If you've played Minetest (the open source alternative to Minecraft), you've probably seen my Pipeworks mod in use on some servers. If not, you've probably at least seen someone mention it in a chat somewhere. What, you never heard of it? Oh...well here it is anyway, after a fashion. :-)
A while back I had got the idea in my head that I should be able to 3d-print some of the models I've been making for the game, and Pipeworks has always seemed like a good candidate for it.
Here then are all of the pipe-related models from the mod, altered to be more friendly to 3d printing. I've kept the outward appearance of the printable models at close as possible to the originals (in most cases, they're identical). In the case of the pump and grating, the metallic mesh look is normally provided by the in-game textures, so I've modified the printable models to create a similar effect using actual model geometry instead. This repository does not include the "tube" items from the Pipeworks project, at least not yet.
All of these models are designed to be printed without rafts or supports. I've tried to minimize the amount of curvy top-side surfaces as I was rotating and cutting the pipe models, but there's only just so much one can do when you're dealing with something like a 5-way junction. :-P
These models are scaled up to 50 times the size of the original models, but even so, they're still at 1/20 scale (that is, a printed pipe is about 5cm long, versus in-game where it's one node length, or one meter).
I've cut the models apart for easy printing and assembly, but this is not a snap-together kit (maybe I'll implement that some time later). For now, I figured you'd just glue everything together the way you want it.
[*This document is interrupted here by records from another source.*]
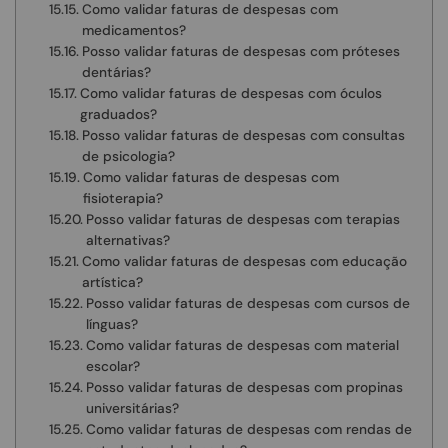
Como validar faturas de despesas com
medicamentos?
Posso validar faturas de despesas com próteses
dentárias?
Como validar faturas de despesas com óculos
graduados?
Posso validar faturas de despesas com consultas
de psicologia?
Como validar faturas de despesas com
fisioterapia?
Posso validar faturas de despesas com terapias
alternativas?
Como validar faturas de despesas com educação
artística?
Posso validar faturas de despesas com cursos de
línguas?
Como validar faturas de despesas com material
escolar?
Posso validar faturas de despesas com propinas
universitárias?
Como validar faturas de despesas com rendas de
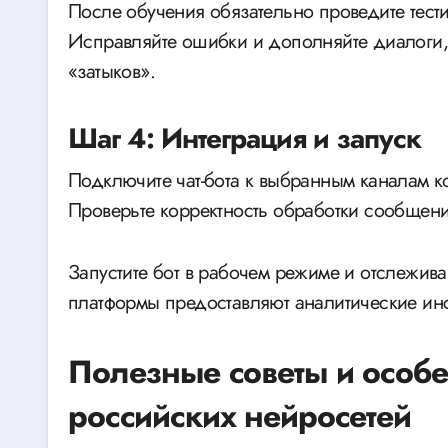
После обучения обязательно проведите тест
Исправляйте ошибки и дополняйте диалоги, 
«затыков».
Шаг 4: Интеграция и запуск
Подключите чат-бота к выбранным каналам 
Проверьте корректность обработки сообщени
Запустите бот в рабочем режиме и отслежива
платформы предоставляют аналитические инс
Полезные советы и особе
российских нейросетей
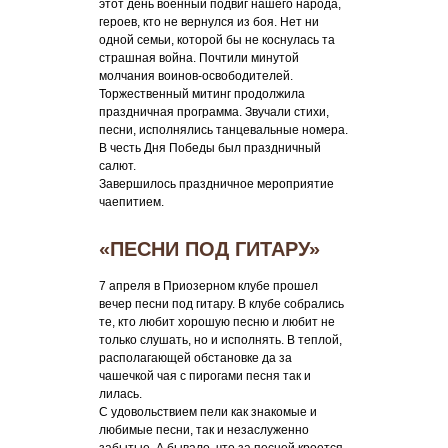
этот день военный подвиг нашего народа,
героев, кто не вернулся из боя. Нет ни
одной семьи, которой бы не коснулась та
страшная война. Почтили минутой
молчания воинов-освободителей.
Торжественный митинг продолжила
праздничная программа. Звучали стихи,
песни, исполнялись танцевальные номера.
В честь Дня Победы был праздничный
салют.
Завершилось праздничное мероприятие
чаепитием.
«ПЕСНИ ПОД ГИТАРУ»
7 апреля в Приозерном клубе прошел
вечер песни под гитару. В клубе собрались
те, кто любит хорошую песню и любит не
только слушать, но и исполнять. В теплой,
располагающей обстановке да за
чашечкой чая с пирогами песня так и
лилась.
С удовольствием пели как знакомые и
любимые песни, так и незаслуженно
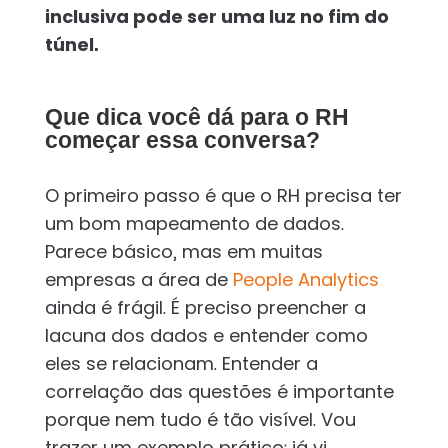
inclusiva pode ser uma luz no fim do
túnel.
Que dica você dá para o RH
começar essa conversa?
O primeiro passo é que o RH precisa ter
um bom mapeamento de dados.
Parece básico, mas em muitas
empresas a área de
People Analytics
ainda é frágil. É preciso preencher a
lacuna dos dados e entender como
eles se relacionam. Entender a
correlação das questões é importante
porque nem tudo é tão visível. Vou
trazer um exemplo prático: já vi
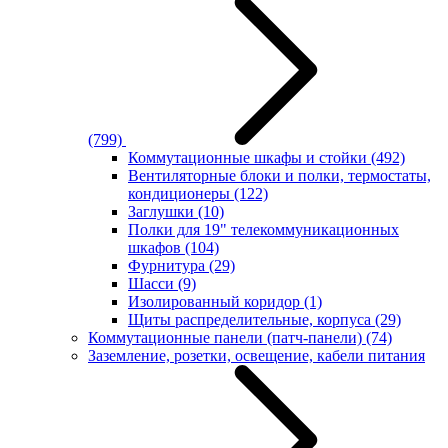
(799)
Коммутационные шкафы и стойки
(492)
Вентиляторные блоки и полки, термостаты,
кондиционеры
(122)
Заглушки
(10)
Полки для 19" телекоммуникационных
шкафов
(104)
Фурнитура
(29)
Шасси
(9)
Изолированный коридор
(1)
Щиты распределительные, корпуса
(29)
Коммутационные панели (патч-панели)
(74)
Заземление, розетки, освещение, кабели питания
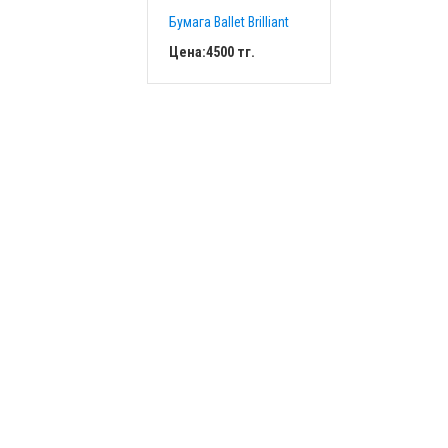
Бумага Ballet Brilliant
Цена:
4500
тг.
Добавить в
корзину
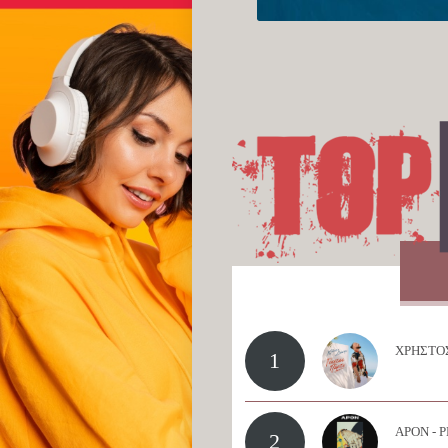
ΧΡΗΣΤΟΣ
1
APON - 
2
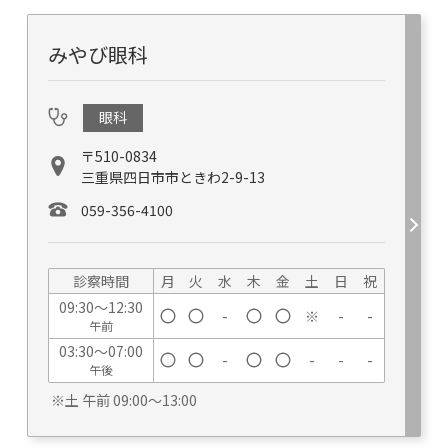
みやび眼科
眼科
〒510-0834
三重県四日市市ときわ2-9-13
059-356-4100
診察時間
月
火
水
木
金
土
日
祝
09:30～12:30
-
※
-
-
午前
03:30～07:00
-
-
-
-
午後
※土 午前 09:00～13:00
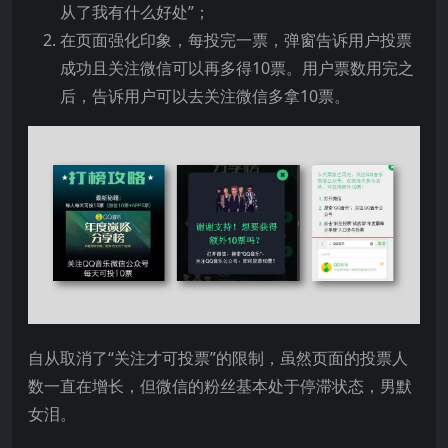
从了我有什么好处”；
在页面强化印象，每投完一票，弹窗告诉用户投票
成功且关注微信可以再多得10票。用户票数用完之
后，告诉用户可以去关注微信多拿10票。
自从取消了“关注才可投票”的限制，虽然页面的投票人
数一直在增长，但微信的粉丝基本处于停滞状态，男默
女泪。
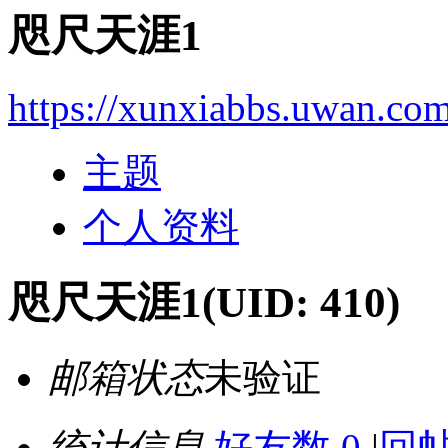
咫尺天涯1
https://xunxiabbs.uwan.co
主题
个人资料
咫尺天涯1
(UID: 410)
邮箱状态
未验证
统计信息
好友数 0
|
回帖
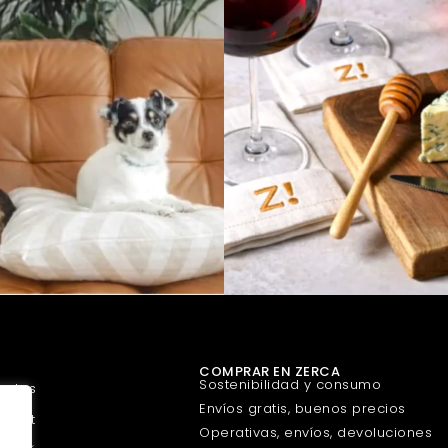
COMPRAR EN ZERCA
Sostenibilidad y consumo
uetes
Envíos gratis, buenos precios
urmet
Operativas, envíos, devoluciones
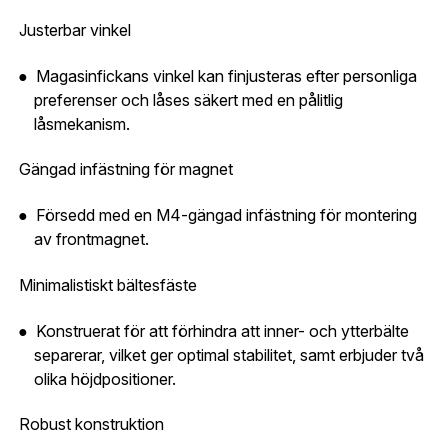
Ort:
*
Justerbar vinkel
Jag godkänner att mina uppgifter sparas enligt
.
integritetspolicyn
Magasinfickans vinkel kan finjusteras efter personliga
Skapa konto och handla enklare
preferenser och låses säkert med en pålitlig
Telefon:
*
Är du företag eller förening?
Med ett eget
Bevaka
låsmekanism.
konto hos oss får du snabbare utcheckning,
översikt över dina beställningar och sparade
Gängad infästning för magnet
Land:
*
uppgifter.
Försedd med en M4-gängad infästning för montering
Är du en förening eller ett företag? Kontakta
av frontmagnet.
oss så hjälper vi dig att skapa ett konto.
E-post:
*
(kommer bli ditt användarnamn)
Minimalistiskt bältesfäste
Skapa konto
Konstruerat för att förhindra att inner- och ytterbälte
Verifiera e-post:
*
separerar, vilket ger optimal stabilitet, samt erbjuder två
olika höjdpositioner.
Robust konstruktion
Jag godkänner att mina personuppgifter behandlas enligt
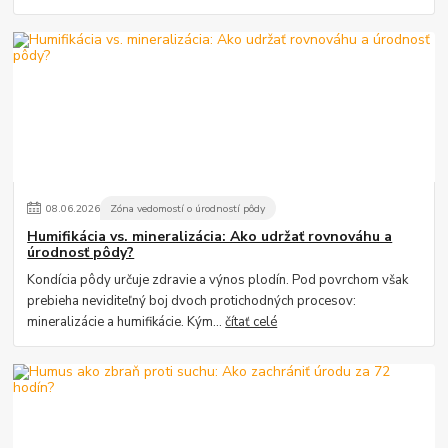
08
.
06
.
2026
Zóna vedomostí o úrodností pôdy
Humifikácia vs. mineralizácia: Ako udržať rovnováhu a
úrodnosť pôdy?
Kondícia pôdy určuje zdravie a výnos plodín. Pod povrchom však
prebieha neviditeľný boj dvoch protichodných procesov:
mineralizácie a humifikácie. Kým...
čítať celé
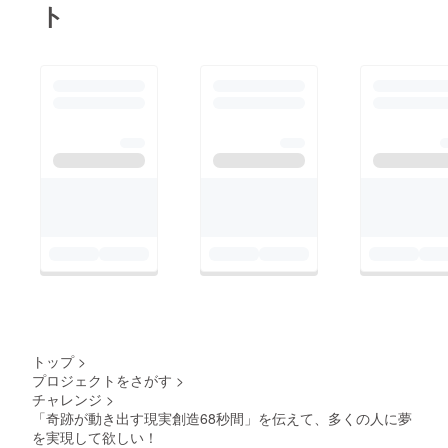
ト
トップ
>
プロジェクトをさがす
>
チャレンジ
>
「奇跡が動き出す現実創造68秒間」を伝えて、多くの人に夢
を実現して欲しい！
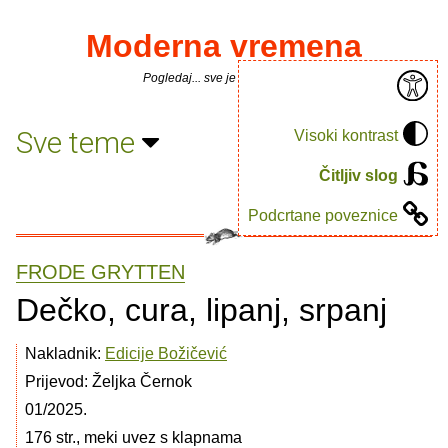
Moderna vremena
Pogledaj... sve je puno knjiga.
Sve teme
Visoki kontrast
Čitljiv slog
Podcrtane poveznice
FRODE GRYTTEN
Dečko, cura, lipanj, srpanj
Nakladnik:
Edicije Božičević
Prijevod: Željka Černok
01/2025.
176 str., meki uvez s klapnama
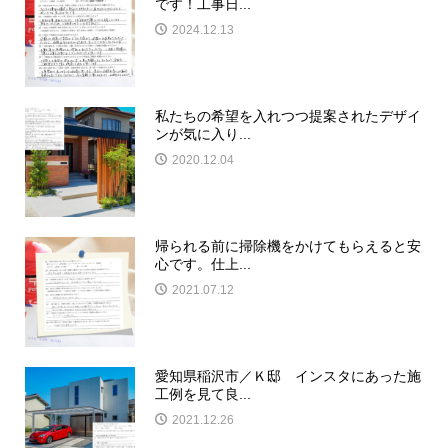
です！工事日...
2024.12.13
私たちの希望を入れつつ提案されたデザイ
ンが気に入り...
2020.12.04
帰られる前に掃除機をかけてもらえると安
心です。仕上...
2021.07.12
愛知県稲沢市／Ｋ邸 インスタにあった施
工例を見て良...
2021.12.26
These models are solid all the way through, so don't expect to move liquids through them. :-)
The pump, valve, and a few others are cut in such a way that, if you tell your slicer to separate them into their respective individual parts (e.g. the "Split" function in Slic3r), you can print the different pieces in different colors (for example, pump body in black or dark grey, its metallic parts in silver, and the light dome in red or green), to try to mimic the in-game appearance of the models.
To join the assembled models together, you'll need one or more of the "peg.stl" model. If you need an extra flange or two, I've included .stl's for them, also (there are two types; in the majority of cases, the "hollow" one is what you want).
I've also uploaded each of the models' Blender work files, in addition a .blend of the various kibble that went into transforming the original model files into 3d-printable form, though in some cases the models' cutouts do not match what's in that file (deepened holes to account for bridging of their top-inside faces, mostly).
If you want the original models from the Pipeworks mod, get them from the Pipeworks repository on Github.
Important: Make sure your printer is well-calibrated -- accurate part dimensions are important, especially in the peg-and-hole connections throughout these models. That said, I've given all dimension-sensitive holes and pegs a 0.2 mm to 0.3 mm deep 45° bevel on their on-build-plate edges, to help counteract flaring on the first few layers. In any case, pegs fit into their respective holes, and flanges onto their respective pegs, with only moderate force. Expect some pounding and twisting to get parts to settle together right, depending on the printed quality.
I recommend printing this slow, at a high-quality setting, as there is a fair bit of fine detail (especially the pipes' flanges). For a ballpark figure, the "6-way" model should take around two hours when printed at 30 mm/sec with 0.1 mm layers and 15% infill.
If you're using a metallic filament, please note that the sheen of such plastic will not be consistent from one pipe shape to another, or between an upright-printed pipe and a pipe that had to be laid down for printing (or within a model that has both orientations, such as the 6-way junction). Vapor smoothing may help this.
I tried to make sure that everything fits together without any trimming, but do have your hobby knife handy.
When you're gluing things together, of course you want to take care to make sure everything is right, but pay particular attention when gluing flanges. You'll want to make sure the flanges are rotated so that the little bolts on one side will align properly with the bolts on the other side of the joint when you put two pipes together. The bolt pattern is symmetrical, so simply aligning any bolt with the split where a pipe was cut in half, or toward the "top" or one "side" of the model is sufficient.
Maybe at some point, I'll key the models' pieces to deal with that.